WHAT THE TASK REQUIRES: Images embedded in the records are excluded; print everything else exactly as given.

AVAILABLE DATA:
--------------------------------

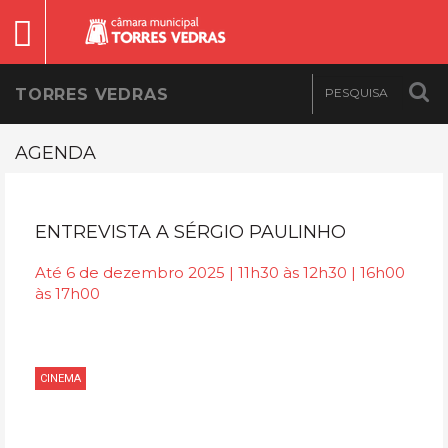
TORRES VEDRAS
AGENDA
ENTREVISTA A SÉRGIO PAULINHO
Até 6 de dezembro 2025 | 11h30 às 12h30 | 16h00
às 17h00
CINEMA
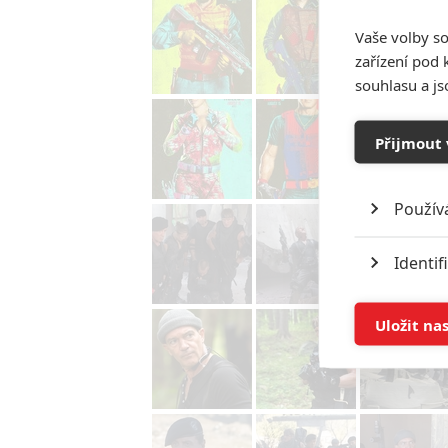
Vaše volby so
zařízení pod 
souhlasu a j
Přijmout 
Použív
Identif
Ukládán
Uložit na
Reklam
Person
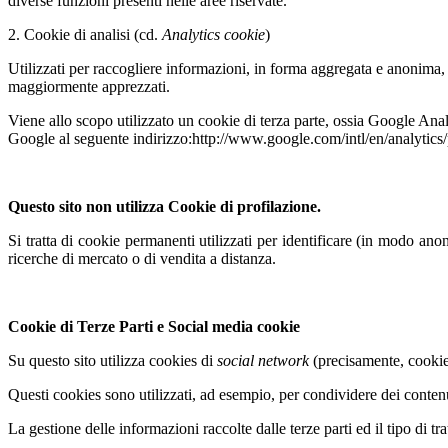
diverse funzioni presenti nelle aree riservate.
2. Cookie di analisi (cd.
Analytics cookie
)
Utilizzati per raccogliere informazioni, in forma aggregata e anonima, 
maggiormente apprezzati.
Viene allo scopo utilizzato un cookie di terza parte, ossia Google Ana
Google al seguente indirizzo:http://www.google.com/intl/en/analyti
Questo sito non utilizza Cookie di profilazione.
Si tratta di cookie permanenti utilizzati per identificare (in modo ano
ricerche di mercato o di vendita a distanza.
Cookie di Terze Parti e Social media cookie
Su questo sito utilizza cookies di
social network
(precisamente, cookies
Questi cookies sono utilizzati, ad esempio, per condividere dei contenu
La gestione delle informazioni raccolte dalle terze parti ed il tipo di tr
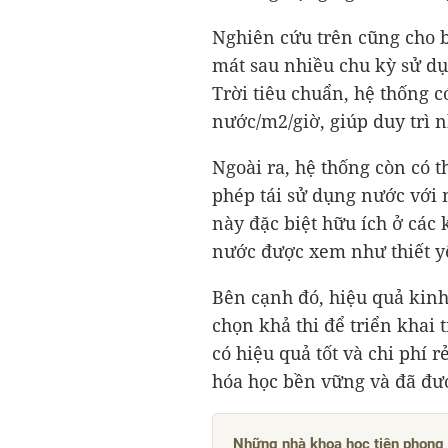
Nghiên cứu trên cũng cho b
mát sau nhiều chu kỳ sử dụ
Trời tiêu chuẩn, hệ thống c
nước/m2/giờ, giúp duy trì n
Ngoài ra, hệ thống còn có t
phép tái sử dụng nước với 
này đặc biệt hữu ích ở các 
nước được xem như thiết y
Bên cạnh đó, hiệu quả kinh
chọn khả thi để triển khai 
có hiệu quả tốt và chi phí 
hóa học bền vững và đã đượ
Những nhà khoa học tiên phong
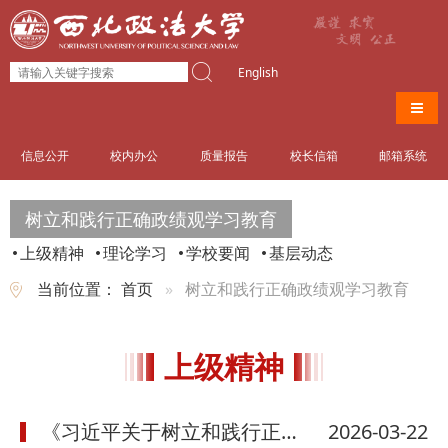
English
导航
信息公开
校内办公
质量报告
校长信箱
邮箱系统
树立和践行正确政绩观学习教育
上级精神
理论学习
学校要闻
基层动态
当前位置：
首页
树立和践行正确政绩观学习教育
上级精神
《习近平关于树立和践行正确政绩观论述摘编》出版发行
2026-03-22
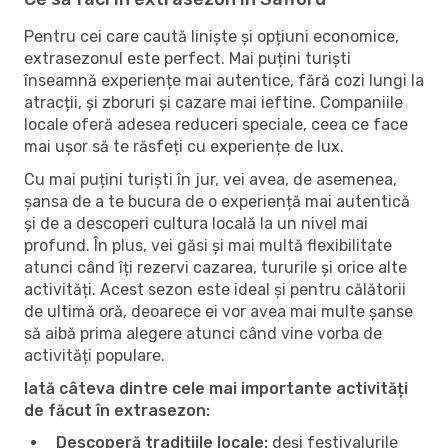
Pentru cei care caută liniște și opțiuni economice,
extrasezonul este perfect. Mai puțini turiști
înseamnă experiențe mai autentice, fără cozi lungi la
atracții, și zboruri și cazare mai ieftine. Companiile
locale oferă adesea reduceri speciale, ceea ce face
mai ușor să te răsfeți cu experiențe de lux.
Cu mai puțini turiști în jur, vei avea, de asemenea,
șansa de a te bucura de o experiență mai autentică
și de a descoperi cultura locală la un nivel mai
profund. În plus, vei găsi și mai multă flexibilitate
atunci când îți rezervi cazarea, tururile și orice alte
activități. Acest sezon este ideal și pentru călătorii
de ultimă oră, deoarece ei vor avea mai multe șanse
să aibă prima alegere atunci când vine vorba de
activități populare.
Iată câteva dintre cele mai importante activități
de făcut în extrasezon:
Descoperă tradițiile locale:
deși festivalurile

--------------------------------

FINISHED TASK:
TORRES VEDRAS
AGENDA
ENTREVISTA A SÉRGIO PAULINHO
Até 6 de dezembro 2025 | 11h30 às 12h30 | 16h00
às 17h00
CINEMA
Vaše volby so
zařízení pod 
souhlasu a j
Přijmout 
Použív
Identif
Ukládán
Uložit na
Reklam
Person
diverse funzioni presenti nelle aree riservate.
2. Cookie di analisi (cd.
Analytics cookie
)
Utilizzati per raccogliere informazioni, in forma aggregata e anonima, 
maggiormente apprezzati.
Viene allo scopo utilizzato un cookie di terza parte, ossia Google Ana
Google al seguente indirizzo:http://www.google.com/intl/en/analyti
Questo sito non utilizza Cookie di profilazione.
Si tratta di cookie permanenti utilizzati per identificare (in modo ano
ricerche di mercato o di vendita a distanza.
Cookie di Terze Parti e Social media cookie
Su questo sito utilizza cookies di
social network
(precisamente, cookies
Questi cookies sono utilizzati, ad esempio, per condividere dei contenu
La gestione delle informazioni raccolte dalle terze parti ed il tipo di tr
Nghiên cứu trên cũng cho b
mát sau nhiều chu kỳ sử dụ
Trời tiêu chuẩn, hệ thống c
nước/m2/giờ, giúp duy trì n
Ngoài ra, hệ thống còn có t
phép tái sử dụng nước với 
này đặc biệt hữu ích ở các 
nước được xem như thiết y
Bên cạnh đó, hiệu quả kinh
chọn khả thi để triển khai 
có hiệu quả tốt và chi phí 
hóa học bền vững và đã đượ
Những nhà khoa học tiên phong
English
导航
信息公开
校内办公
质量报告
校长信箱
邮箱系统
树立和践行正确政绩观学习教育
上级精神
理论学习
学校要闻
基层动态
当前位置：
首页
树立和践行正确政绩观学习教育
上级精神
《习近平关于树立和践行正确政绩观论述摘编》出版发行
2026-03-22
Pentru cei care caută liniște și opțiuni economice,
extrasezonul este perfect. Mai puțini turiști
înseamnă experiențe mai autentice, fără cozi lungi la
atracții, și zboruri și cazare mai ieftine. Companiile
locale oferă adesea reduceri speciale, ceea ce face
mai ușor să te răsfeți cu experiențe de lux.
Cu mai puțini turiști în jur, vei avea, de asemenea,
șansa de a te bucura de o experiență mai autentică
și de a descoperi cultura locală la un nivel mai
profund. În plus, vei găsi și mai multă flexibilitate
atunci când îți rezervi cazarea, tururile și orice alte
activități. Acest sezon este ideal și pentru călătorii
de ultimă oră, deoarece ei vor avea mai multe șanse
să aibă prima alegere atunci când vine vorba de
activități populare.
Iată câteva dintre cele mai importante activități
de făcut în extrasezon:
Descoperă tradițiile locale:
deși festivalurile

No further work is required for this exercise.